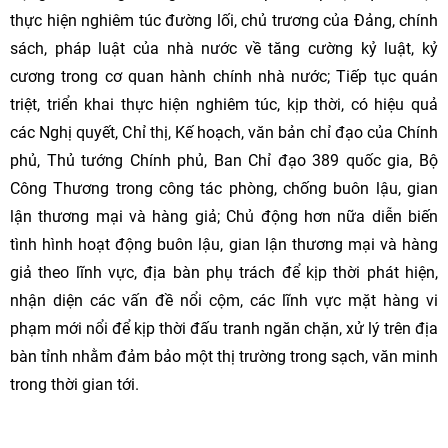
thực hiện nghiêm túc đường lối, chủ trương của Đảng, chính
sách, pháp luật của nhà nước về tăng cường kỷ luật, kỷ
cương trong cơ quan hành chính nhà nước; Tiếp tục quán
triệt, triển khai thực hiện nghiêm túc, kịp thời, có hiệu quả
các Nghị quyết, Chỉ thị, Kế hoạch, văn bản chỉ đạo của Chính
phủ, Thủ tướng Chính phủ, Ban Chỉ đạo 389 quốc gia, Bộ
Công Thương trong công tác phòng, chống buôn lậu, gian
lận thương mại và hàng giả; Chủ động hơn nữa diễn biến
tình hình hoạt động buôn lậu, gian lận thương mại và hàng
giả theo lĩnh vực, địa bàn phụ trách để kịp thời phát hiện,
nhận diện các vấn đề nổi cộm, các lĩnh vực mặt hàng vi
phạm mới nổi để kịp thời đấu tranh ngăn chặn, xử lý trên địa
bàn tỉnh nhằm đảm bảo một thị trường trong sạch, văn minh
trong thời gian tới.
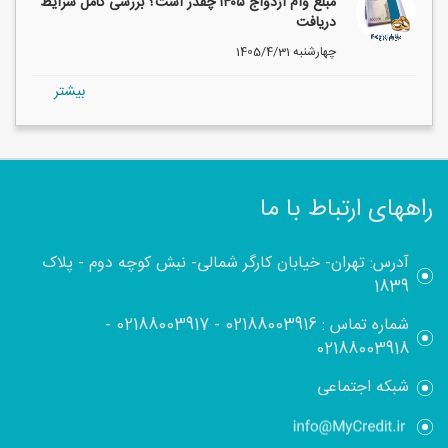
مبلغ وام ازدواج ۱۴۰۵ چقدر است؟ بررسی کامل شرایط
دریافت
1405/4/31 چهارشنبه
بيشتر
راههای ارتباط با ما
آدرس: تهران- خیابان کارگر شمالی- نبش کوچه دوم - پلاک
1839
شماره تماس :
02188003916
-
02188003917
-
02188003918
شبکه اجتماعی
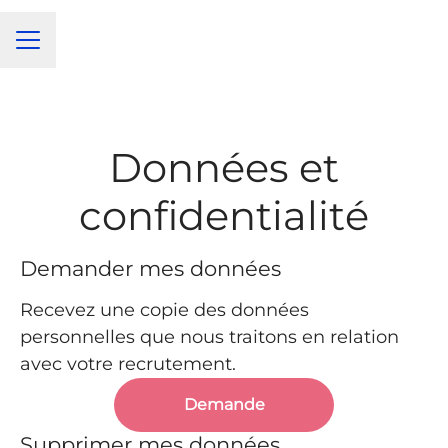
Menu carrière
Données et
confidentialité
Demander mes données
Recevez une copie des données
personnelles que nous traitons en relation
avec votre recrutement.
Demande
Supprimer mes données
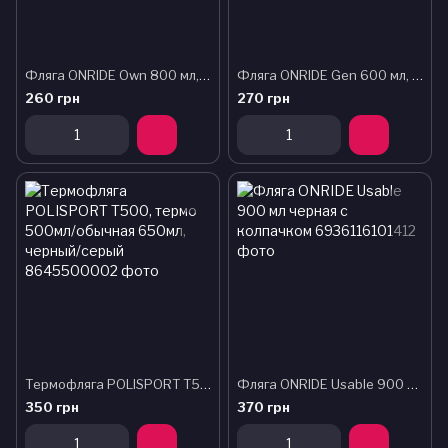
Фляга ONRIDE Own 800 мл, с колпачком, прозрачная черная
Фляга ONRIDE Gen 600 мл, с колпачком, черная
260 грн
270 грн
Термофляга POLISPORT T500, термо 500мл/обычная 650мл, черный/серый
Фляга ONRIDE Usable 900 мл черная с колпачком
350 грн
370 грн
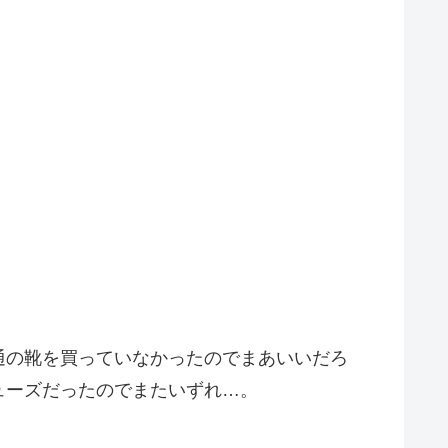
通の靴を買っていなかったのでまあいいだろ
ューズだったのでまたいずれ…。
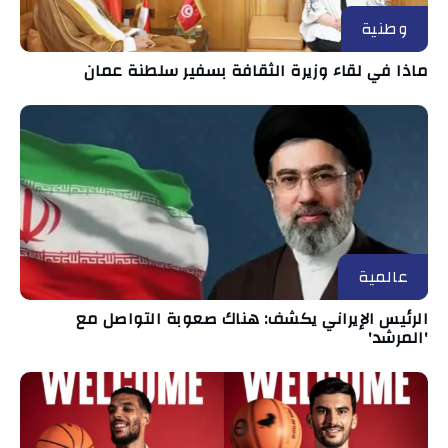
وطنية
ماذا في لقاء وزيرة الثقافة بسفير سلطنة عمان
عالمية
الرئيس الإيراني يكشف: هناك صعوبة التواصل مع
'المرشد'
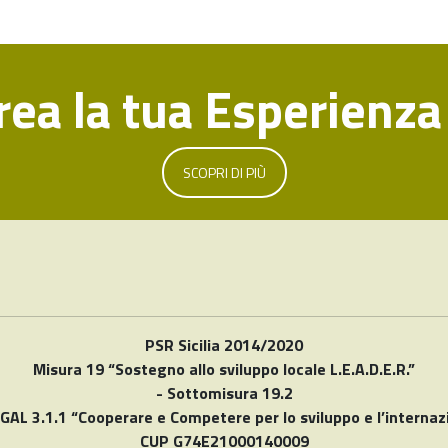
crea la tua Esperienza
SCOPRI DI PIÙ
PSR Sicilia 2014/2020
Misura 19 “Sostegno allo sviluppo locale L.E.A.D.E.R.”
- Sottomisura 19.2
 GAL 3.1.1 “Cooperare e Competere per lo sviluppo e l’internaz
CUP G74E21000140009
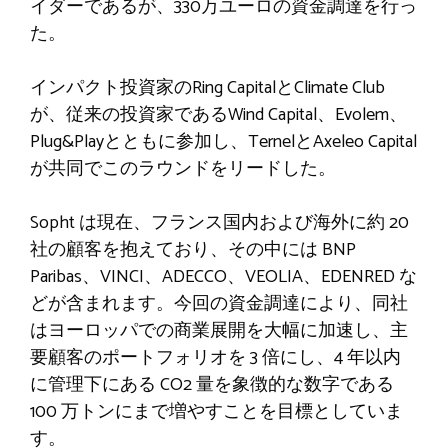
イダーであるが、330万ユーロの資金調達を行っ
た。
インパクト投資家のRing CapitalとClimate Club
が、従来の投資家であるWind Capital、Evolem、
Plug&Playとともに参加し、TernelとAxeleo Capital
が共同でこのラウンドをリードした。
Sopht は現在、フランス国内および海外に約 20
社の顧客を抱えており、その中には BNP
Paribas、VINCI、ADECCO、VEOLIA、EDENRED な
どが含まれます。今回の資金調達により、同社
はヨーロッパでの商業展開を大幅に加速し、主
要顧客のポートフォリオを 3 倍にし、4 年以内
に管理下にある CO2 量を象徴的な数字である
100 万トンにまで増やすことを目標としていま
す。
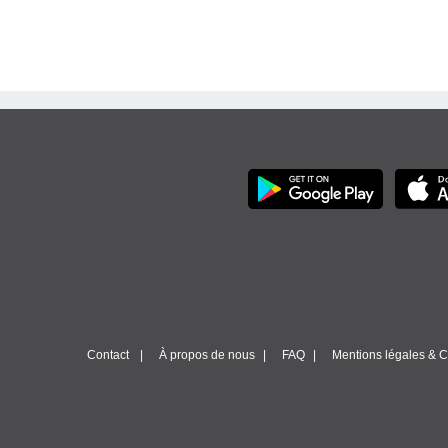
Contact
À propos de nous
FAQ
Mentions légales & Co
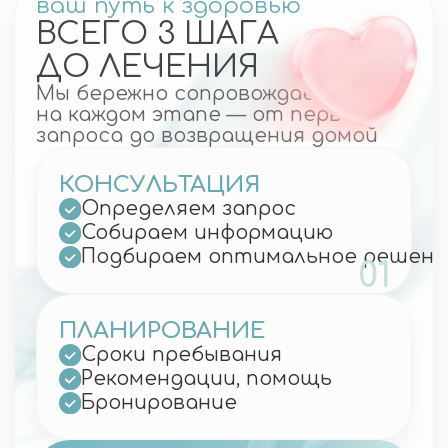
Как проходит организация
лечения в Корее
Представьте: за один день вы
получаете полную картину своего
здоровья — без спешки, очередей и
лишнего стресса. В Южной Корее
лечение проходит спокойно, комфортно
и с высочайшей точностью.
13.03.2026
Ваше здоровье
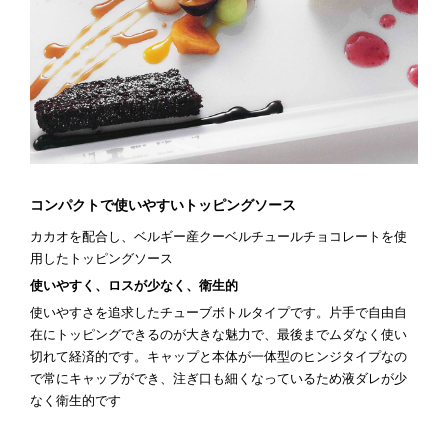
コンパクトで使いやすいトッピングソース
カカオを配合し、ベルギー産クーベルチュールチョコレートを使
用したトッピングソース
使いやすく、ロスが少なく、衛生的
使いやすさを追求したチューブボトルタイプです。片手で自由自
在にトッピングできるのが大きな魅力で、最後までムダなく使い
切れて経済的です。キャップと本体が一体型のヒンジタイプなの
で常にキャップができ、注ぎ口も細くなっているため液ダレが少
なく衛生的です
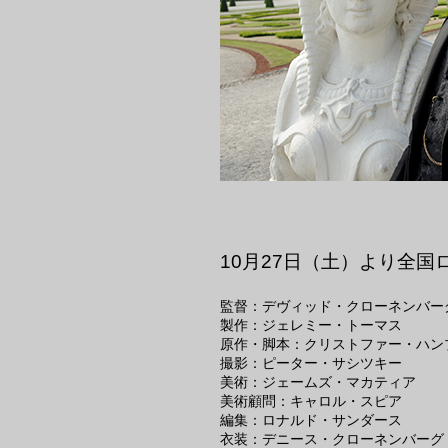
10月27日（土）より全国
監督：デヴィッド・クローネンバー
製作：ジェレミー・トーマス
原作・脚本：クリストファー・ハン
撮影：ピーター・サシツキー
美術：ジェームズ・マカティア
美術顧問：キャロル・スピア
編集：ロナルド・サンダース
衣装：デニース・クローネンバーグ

━━━━━━━━━━

> **To do**:
Return only the lines running from the top of the data to the line that holds "triệt, triển khai". Include both of those lines, but skip the pictures.

> **Response box**:
thực hiện nghiêm túc đường lối, chủ trương của Đảng, chính
sách, pháp luật của nhà nước về tăng cường kỷ luật, kỷ
cương trong cơ quan hành chính nhà nước; Tiếp tục quán
triệt, triển khai thực hiện nghiêm túc, kịp thời, có hiệu quả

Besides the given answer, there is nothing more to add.